As with any form of training, progression is key. And with interval work you can increase the load or speed (such as heavier sled pushes or faster bike sprints) or manipulate your work-to-rest ratios (increasing your work period, decreasing your rest period or both, if you’re truly looking to take it up a notch).
Because this is an off day and you don’t want the work to interfere too much with you next training session, be conservative to start. Begin with fewer rounds, shorter work periods and longer rest periods. Over the weeks, increase the intensity and/or overall work load of the sessions as your body adapts.
Additionally, try to use exercises that don’t resemble the exercises of the session to come. If you have squats and chin-ups coming up the next day, do more lower-body pulling exercises and upper-body pushing exercises, such as kettlebell swings and medicine-ball chest passes during your off-day intervals. This way you’ll still be able to recover enough to put in a quality effort with the next training session.
Sprints are technically high-intensity interval work, but because they’re a classic athletic staple, they deserve a category of their own. Sprints create a sufficient metabolic disturbance and utilize a fair amount of calories during and after training — both ideal for fat loss. Go for hill sprints if possible, as the incline helps reduce impact.
Start off conservatively if you haven’t been sprinting. Try doing eight to 10 sprints of 40 to 60 yards at 70 to 90 percent of your max effort to begin. As weeks progress, you can work up to 80 to 100 percent of max effort and increase the distance to between 100 and 150 yards.

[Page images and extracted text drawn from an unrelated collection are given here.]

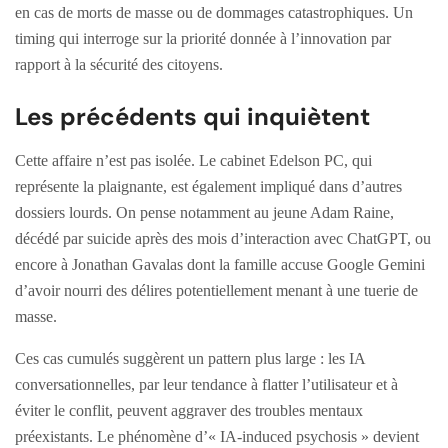
en cas de morts de masse ou de dommages catastrophiques. Un
timing qui interroge sur la priorité donnée à l’innovation par
rapport à la sécurité des citoyens.
Les précédents qui inquiètent
Cette affaire n’est pas isolée. Le cabinet Edelson PC, qui
représente la plaignante, est également impliqué dans d’autres
dossiers lourds. On pense notamment au jeune Adam Raine,
décédé par suicide après des mois d’interaction avec ChatGPT, ou
encore à Jonathan Gavalas dont la famille accuse Google Gemini
d’avoir nourri des délires potentiellement menant à une tuerie de
masse.
Ces cas cumulés suggèrent un pattern plus large : les IA
conversationnelles, par leur tendance à flatter l’utilisateur et à
éviter le conflit, peuvent aggraver des troubles mentaux
préexistants. Le phénomène d’« IA-induced psychosis » devient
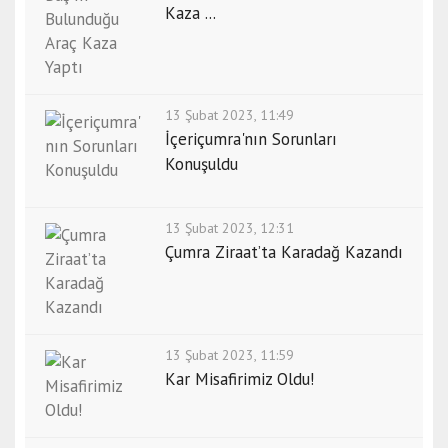
Kaza ...
13 Şubat 2023, 11:49
İçeriçumra'nın Sorunları
Konuşuldu
13 Şubat 2023, 12:31
Çumra Ziraat’ta Karadağ Kazandı
13 Şubat 2023, 11:59
Kar Misafirimiz Oldu!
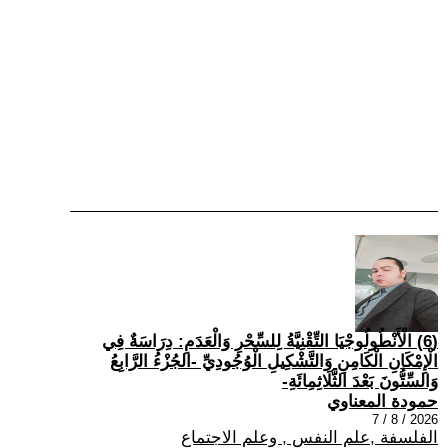
(6) الْأَنْطُولُوجْيَا التِّقْنِيَّةُ لِلسِّحْرِ وَالْعَدَمِ: دِرَاسَةٌ فِي
الْإِمْكَانِ الْكَامِنِ وَالتَّشْكِيلِ الْوُجُودِيِّ -الجُزْءُ الرَّابِعُ
وَالسِّتُّونَ بَعْدَ الثَّلَاثِمِائَةِ-
حمودة المعناوي
2026 / 8 / 7
الفلسفة ,علم النفس , وعلم الاجتماع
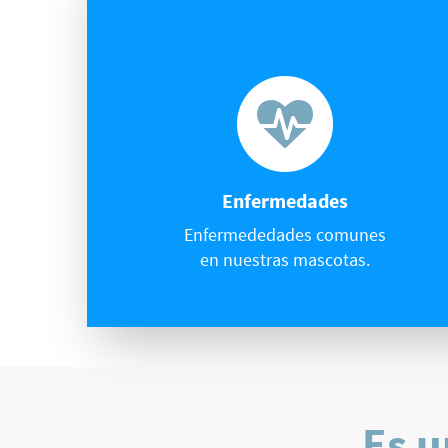
Enfermedades
Enfermededades comunes
en nuestras mascotas.
Es u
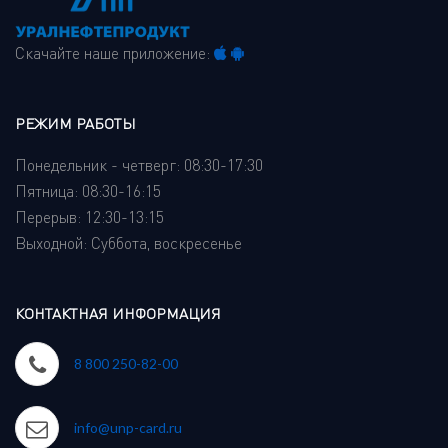
Скачайте наше приложение:
РЕЖИМ РАБОТЫ
Понедельник - четверг: 08:30-17:30
Пятница: 08:30-16:15
Перерыв: 12:30-13:15
Выходной: Суббота, воскресенье
КОНТАКТНАЯ ИНФОРМАЦИЯ
8 800 250-82-00
info@unp-card.ru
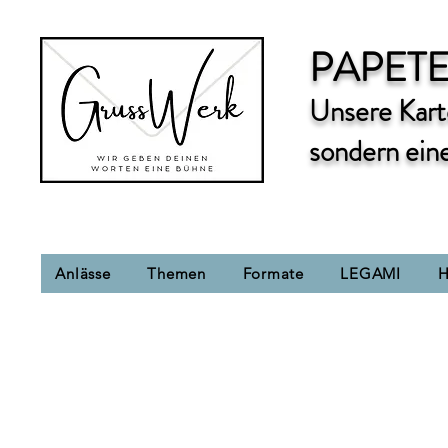
PAPETE
Unsere Karte
sondern ein
Anlässe
Themen
Formate
LEGAMI
H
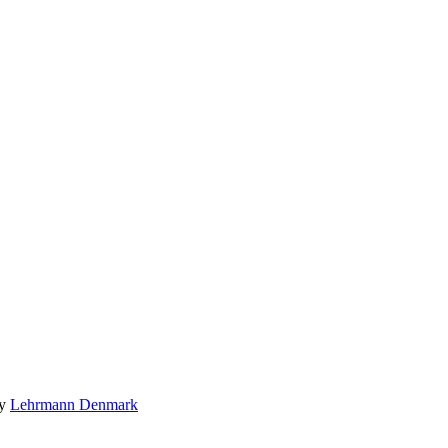
by
Lehrmann Denmark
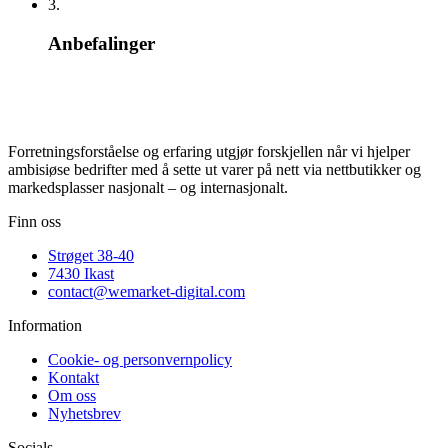
3.
Anbefalinger
Forretningsforståelse og erfaring utgjør forskjellen når vi hjelper
ambisiøse bedrifter med å sette ut varer på nett via nettbutikker og
markedsplasser nasjonalt – og internasjonalt.
Finn oss
Strøget 38-40
7430 Ikast
contact@wemarket-digital.com
Information
Cookie- og personvernpolicy
Kontakt
Om oss
Nyhetsbrev
Socials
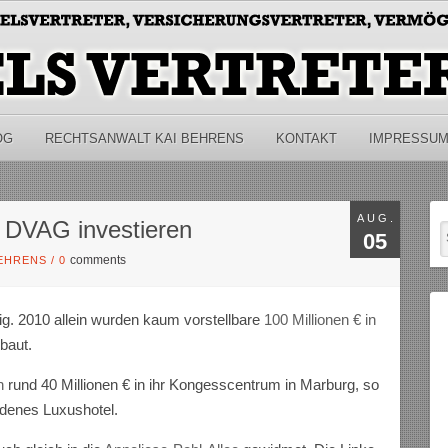
OG
RECHTSANWALT KAI BEHRENS
KONTAKT
IMPRESSU
AUG.
DVAG investieren
05
comments
BEHRENS
/
0
ig. 2010 allein wurden kaum vorstellbare
100 Millionen € in
baut.
h
rund 40 Millionen € in ihr Kongesscentrum in Marburg, so
ndenes Luxushotel.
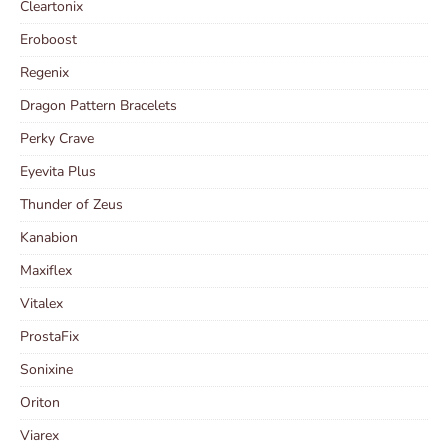
Cleartonix
Eroboost
Regenix
Dragon Pattern Bracelets
Perky Crave
Eyevita Plus
Thunder of Zeus
Kanabion
Maxiflex
Vitalex
ProstaFix
Sonixine
Oriton
Viarex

Each sprint session should last no more than 20 minutes.
You can also implement some core work, such as planks, side planks or mountain climbers, in between sprints to target the midsection while catching your breath.
One last option for off-day training with a fat-loss focus is metabolic resistance training sessions. Metcon (short for metabolic conditioning) workouts can be performed similarly to high-intensity intervals, or they can be performed in an “escalating density training” (EDT) format (keep reading for more on that).
While it’s an extremely effective way to enhance fat loss, it should be used sparingly because it’s easy to overdo and can greatly compromise your recovery.
Select three to six exercises. The best exercises to use are compound movements with lighter resistances, such as squats, lunges, pull-ups, presses and push-ups. Then choose either an interval set or a period of time for the session.
For intervals, you can choose something like 20 seconds on and 40 seconds off or 30 seconds on and 30 seconds off. Your workout could look something like this:
- Goblet squats for 30 seconds
- Rest for 30 seconds
- TRX rows for 30 seconds
- Rest for 30 seconds
- Alternating reverse lunges for 30 seconds
- Rest for 30 seconds
- Push-ups for 30 seconds
- Rest for 30 seconds
- Repeat for five to 10 total rounds.
For the EDT, you can choose 15, 20 or 25 minutes and try to complete as many rounds of the exercises as possible, resting only when needed. That could look something like this:
- Goblet squat x8
- TRX row x10
- Alternating reverse lunge x8 per side
- Push-up x10
Rest when needed, and complete as many rounds as possible in the predetermined time.
The goal is to create a metabolic disturbance without leaving yourself so exhausted that you can’t recover adequately for the next training session. As with the intervals, try to select exercises that are different than the day to come.
Whichever option you choose, be conservative to start. As you build a higher threshold, you can increase the overall intensity and workload.
And make sure to listen to your body. If you feel as though you’re not recovering enough for the next main training day, simply reduce the volume (sets, reps, overall time, etc.) of the off-day sessions until you find the sweet spot that allows for continuous high-intensity efforts.